What you will do
A single stretch of the material below is to be transcribed exactly, starting at the line with "Konkretnije, Peruničić je uhapšen u okto" and ending after the line with "9. Felicită-te!".

######

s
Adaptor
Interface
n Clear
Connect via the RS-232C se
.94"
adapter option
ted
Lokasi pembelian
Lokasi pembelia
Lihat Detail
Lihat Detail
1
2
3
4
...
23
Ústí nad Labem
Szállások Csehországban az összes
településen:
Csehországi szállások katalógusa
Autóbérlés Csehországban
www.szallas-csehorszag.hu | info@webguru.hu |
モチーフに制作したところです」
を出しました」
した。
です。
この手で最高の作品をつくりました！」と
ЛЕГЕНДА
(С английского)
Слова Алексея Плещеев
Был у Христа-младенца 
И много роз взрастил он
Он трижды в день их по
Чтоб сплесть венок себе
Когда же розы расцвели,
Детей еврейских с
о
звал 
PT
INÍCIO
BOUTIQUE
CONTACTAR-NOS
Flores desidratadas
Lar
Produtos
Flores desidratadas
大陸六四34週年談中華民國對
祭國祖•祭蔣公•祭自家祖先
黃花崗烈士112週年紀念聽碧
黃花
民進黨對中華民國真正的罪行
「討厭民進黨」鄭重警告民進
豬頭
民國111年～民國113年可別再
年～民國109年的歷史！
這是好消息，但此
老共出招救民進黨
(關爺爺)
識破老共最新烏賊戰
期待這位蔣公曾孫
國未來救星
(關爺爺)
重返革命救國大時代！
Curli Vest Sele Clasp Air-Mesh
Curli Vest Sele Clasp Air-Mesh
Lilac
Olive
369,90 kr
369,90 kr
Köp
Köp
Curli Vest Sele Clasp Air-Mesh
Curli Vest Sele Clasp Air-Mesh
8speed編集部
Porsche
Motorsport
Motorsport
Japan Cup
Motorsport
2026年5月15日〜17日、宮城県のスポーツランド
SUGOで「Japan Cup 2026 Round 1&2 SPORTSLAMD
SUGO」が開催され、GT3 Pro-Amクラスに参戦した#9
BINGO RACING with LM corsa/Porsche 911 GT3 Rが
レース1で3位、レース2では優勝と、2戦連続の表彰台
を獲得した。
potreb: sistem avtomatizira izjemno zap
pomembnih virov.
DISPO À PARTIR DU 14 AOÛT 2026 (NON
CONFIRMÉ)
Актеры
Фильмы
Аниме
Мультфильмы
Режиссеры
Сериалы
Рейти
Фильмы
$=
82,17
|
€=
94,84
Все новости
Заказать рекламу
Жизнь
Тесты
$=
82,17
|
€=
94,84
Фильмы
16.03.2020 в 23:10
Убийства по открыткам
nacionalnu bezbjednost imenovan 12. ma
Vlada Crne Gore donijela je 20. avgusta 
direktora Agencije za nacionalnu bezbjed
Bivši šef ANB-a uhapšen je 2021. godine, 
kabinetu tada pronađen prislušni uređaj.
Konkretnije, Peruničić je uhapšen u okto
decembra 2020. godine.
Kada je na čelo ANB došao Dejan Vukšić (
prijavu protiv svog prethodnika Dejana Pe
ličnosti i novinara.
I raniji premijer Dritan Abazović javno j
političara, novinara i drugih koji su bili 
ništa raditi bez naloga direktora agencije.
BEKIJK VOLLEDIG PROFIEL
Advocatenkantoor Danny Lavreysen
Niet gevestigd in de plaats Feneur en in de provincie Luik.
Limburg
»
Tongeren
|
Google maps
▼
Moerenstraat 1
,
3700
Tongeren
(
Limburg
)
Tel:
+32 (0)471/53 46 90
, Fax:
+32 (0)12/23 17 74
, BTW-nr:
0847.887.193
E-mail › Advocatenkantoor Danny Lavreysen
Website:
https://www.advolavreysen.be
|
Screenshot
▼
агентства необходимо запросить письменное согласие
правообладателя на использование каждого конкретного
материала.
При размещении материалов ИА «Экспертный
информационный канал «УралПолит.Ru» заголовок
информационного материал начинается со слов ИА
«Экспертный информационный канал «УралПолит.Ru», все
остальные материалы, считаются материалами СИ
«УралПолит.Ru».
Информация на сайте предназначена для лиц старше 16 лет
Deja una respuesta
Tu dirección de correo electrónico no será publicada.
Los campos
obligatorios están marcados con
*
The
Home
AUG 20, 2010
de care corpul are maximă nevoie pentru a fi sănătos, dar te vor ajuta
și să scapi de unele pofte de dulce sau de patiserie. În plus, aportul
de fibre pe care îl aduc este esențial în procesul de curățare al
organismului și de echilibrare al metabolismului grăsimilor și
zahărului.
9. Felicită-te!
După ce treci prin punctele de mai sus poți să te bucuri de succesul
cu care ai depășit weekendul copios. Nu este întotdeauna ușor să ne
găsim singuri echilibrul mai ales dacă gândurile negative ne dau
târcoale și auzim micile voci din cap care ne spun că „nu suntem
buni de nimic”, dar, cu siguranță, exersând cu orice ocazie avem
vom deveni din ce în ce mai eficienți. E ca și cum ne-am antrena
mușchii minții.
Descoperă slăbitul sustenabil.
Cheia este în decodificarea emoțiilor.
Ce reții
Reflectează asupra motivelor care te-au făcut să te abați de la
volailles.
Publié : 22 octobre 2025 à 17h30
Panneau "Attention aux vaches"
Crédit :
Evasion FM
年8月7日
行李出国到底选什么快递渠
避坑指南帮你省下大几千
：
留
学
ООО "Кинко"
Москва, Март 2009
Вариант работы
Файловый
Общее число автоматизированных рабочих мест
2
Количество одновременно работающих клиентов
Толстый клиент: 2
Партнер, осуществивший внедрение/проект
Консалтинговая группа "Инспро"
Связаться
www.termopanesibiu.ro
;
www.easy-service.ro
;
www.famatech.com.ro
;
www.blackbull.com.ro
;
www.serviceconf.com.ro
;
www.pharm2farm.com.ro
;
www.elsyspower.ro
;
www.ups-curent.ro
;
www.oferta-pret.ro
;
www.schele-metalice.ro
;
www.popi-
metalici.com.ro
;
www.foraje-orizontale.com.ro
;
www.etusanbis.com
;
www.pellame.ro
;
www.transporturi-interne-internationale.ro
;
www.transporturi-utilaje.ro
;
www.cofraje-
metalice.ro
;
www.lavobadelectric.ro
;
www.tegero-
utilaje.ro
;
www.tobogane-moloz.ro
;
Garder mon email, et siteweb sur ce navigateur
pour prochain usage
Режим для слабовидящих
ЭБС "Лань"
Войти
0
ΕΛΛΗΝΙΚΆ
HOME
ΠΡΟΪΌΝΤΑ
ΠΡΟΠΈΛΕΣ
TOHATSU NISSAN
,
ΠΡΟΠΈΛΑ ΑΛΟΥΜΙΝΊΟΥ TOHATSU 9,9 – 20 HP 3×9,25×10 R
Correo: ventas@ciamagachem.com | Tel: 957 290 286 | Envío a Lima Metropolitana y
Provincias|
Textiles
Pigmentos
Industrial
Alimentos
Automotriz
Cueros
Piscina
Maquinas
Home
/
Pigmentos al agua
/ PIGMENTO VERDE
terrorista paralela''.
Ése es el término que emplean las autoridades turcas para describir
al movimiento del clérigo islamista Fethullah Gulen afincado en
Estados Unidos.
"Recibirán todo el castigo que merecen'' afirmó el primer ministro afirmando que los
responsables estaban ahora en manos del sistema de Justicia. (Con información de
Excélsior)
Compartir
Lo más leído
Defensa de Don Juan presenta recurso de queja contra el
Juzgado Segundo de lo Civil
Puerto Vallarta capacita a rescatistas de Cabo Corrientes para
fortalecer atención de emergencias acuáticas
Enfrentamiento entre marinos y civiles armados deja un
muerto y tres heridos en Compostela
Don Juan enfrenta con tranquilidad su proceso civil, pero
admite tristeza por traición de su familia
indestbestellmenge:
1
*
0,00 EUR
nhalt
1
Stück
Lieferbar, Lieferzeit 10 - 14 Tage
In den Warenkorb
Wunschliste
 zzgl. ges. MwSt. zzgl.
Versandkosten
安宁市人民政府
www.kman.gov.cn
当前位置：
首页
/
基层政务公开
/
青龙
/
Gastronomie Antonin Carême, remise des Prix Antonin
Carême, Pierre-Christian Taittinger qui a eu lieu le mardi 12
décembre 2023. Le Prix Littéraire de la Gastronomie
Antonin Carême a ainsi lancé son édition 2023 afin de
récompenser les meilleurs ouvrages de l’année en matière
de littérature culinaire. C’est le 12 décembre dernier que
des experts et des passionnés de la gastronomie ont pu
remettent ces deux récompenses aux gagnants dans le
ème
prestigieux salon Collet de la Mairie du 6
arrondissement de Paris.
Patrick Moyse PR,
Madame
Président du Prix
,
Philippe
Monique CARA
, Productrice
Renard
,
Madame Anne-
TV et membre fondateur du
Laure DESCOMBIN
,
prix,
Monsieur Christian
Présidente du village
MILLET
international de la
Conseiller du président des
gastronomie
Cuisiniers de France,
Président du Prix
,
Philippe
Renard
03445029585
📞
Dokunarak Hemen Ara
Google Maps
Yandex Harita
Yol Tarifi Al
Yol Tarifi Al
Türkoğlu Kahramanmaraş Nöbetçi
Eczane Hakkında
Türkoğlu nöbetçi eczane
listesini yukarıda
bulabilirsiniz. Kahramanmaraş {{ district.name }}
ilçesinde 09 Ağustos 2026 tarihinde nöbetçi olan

######

Reply to the task
Konkretnije, Peruničić je uhapšen u okto
decembra 2020. godine.
Kada je na čelo ANB došao Dejan Vukšić (
prijavu protiv svog prethodnika Dejana Pe
ličnosti i novinara.
I raniji premijer Dritan Abazović javno j
političara, novinara i drugih koji su bili 
ništa raditi bez naloga direktora agencije.
BEKIJK VOLLEDIG PROFIEL
Advocatenkantoor Danny Lavreysen
Niet gevestigd in de plaats Feneur en in de provincie Luik.
Limburg
»
Tongeren
|
Google maps
▼
Moerenstraat 1
,
3700
Tongeren
(
Limburg
)
Tel:
+32 (0)471/53 46 90
, Fax:
+32 (0)12/23 17 74
, BTW-nr:
0847.887.193
E-mail › Advocatenkantoor Danny Lavreysen
Website:
https://www.advolavreysen.be
|
Screenshot
▼
агентства необходимо запросить письменное согласие
правообладателя на использование каждого конкретного
материала.
При размещении материалов ИА «Экспертный
информационный канал «УралПолит.Ru» заголовок
информационного материал начинается со слов ИА
«Экспертный информационный канал «УралПолит.Ru», все
остальные материалы, считаются материалами СИ
«УралПолит.Ru».
Информация на сайте предназначена для лиц старше 16 лет
Deja una respuesta
Tu dirección de correo electrónico no será publicada.
Los campos
obligatorios están marcados con
*
The
Home
AUG 20, 2010
de care corpul are maximă nevoie pentru a fi sănătos, dar te vor ajuta
și să scapi de unele pofte de dulce sau de patiserie. În plus, aportul
de fibre pe care îl aduc este esențial în procesul de curățare al
organismului și de echilibrare al metabolismului grăsimilor și
zahărului.
9. Felicită-te!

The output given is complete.